TASK STATEMENT. Which lines below contain "para"? Pull them out.

PROVIDED RECORDS.
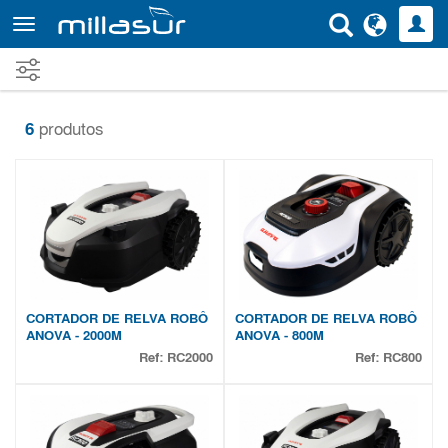
Saltar
para
o
conteúdo
principal
6
produtos
CORTADOR DE RELVA ROBÔ
CORTADOR DE RELVA ROBÔ
ANOVA - 2000M
ANOVA - 800M
Ref:
RC2000
Ref:
RC800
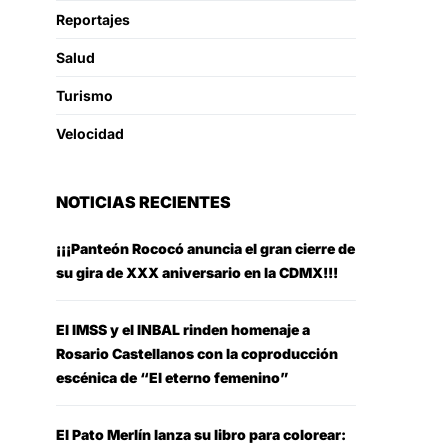
Reportajes
Salud
Turismo
Velocidad
NOTICIAS RECIENTES
¡¡¡Panteón Rococó anuncia el gran cierre de
su gira de XXX aniversario en la CDMX!!!
El IMSS y el INBAL rinden homenaje a
Rosario Castellanos con la coproducción
escénica de “El eterno femenino”
El Pato Merlín lanza su libro para colorear:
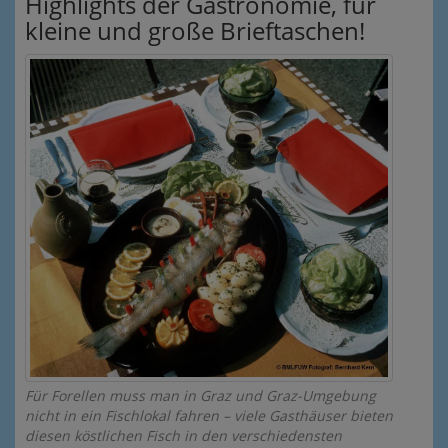
Highlights der Gastronomie, für
kleine und große Brieftaschen!
Für Forellen muss man in Graz und Graz-Umgebung
nicht in ein Fischlokal fahren – viele Gasthäuser bieten
diesen köstlichen Fisch in den verschiedensten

SOLUTION TO THE PROBLEM.
para
El Pato Merlín lanza su libro para colorear:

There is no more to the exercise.